TARİH BİZE NEYİ GÖSTERİYOR?
Avrupa tarihi ve İslam tarihi incelendiğinde bu sorunun cevabı kolaylıkla verilebilir. Hristiyan Avrupa Rönesans devrine kadar din referanslı yönetimlerle idare edilmiştir. Bu devirlerde mezhep çatışmaları, diğer dinler üzerine haçlı seferleri bitmek tükenmek bilmemiştir. İktidarlar ve gruplar kendilerine has yeni Hristiyanlık biçimleri yaratmışlardır. Hristiyanlığın özü, yani gerçek İncil ile çeşitli mezhep ve tarikatların bir ilgisi kalmamıştır. Zira dini Krallar ve hükümdarlar bozduğu için Hristiyanlık baştan aşağıya doğru bozulmuştur.
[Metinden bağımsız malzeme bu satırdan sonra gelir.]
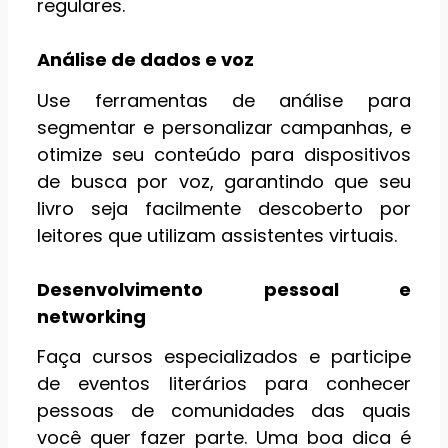
regulares.
Análise de dados e voz
Use ferramentas de análise para
segmentar e personalizar campanhas, e
otimize seu conteúdo para dispositivos
de busca por voz, garantindo que seu
livro seja facilmente descoberto por
leitores que utilizam assistentes virtuais.
Desenvolvimento pessoal e
networking
Faça cursos especializados e participe
de eventos literários para conhecer
pessoas de comunidades das quais
você quer fazer parte. Uma boa dica é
Rönesans ve sonradan gelen aydınlanma çağında Laiklik ve sekülarizim gibi din işleri ile dünya işlerini ayrı tutma yoluna gidilmiştir. Bu uygulamalar da istenen sonucu tam olarak veremese bile dinin orijinal ve saf şekline dönmesine yardımcı olmuştur.
İslam coğrafyasında da benzer durumlar oluşmuştur. Emeviler döneminde saf İslam’dan ayrılmalar görülmüş, İslam dini ile Yezid’in dini arasında neredeyse bir benzerlik kalmamıştır. Sadece şekli ritüeller devam etmiştir. Bunun en gerçekçi bildiricisi İmam-ı Azam Ebu Hanife’dir. Emevi’lerin İslam’dan ayrıldıklarını, İslam’ın içini boşaltıp ayrı bir sahte din oluşturduklarını hem Ebu Hanife hem de daha önceden Yüce Peygamber’in seçkin ashabından Ebu Zer(ra) da ifade etmiştir.
İmam-ı Azam Ebu Hanife Abbasiler zamanında da aynı durumu görmüş, hem Emevi’lerin hem de Abbasilerin kadılık tekliflerini reddetmiştir. Bu yönetimlerle adeta savaş vermiş, en sonunda Abbasi Hükümdarı tarafından şehit edilmiştir. Bizde Rönesans olmamış, ama Ebu Hanife gibi
Ulu bir İmam çıkmıştır. Devlet yönetiminde dinin saf halinde kalamayacağını hayatı ile bedel ödeyerek göstermiştir.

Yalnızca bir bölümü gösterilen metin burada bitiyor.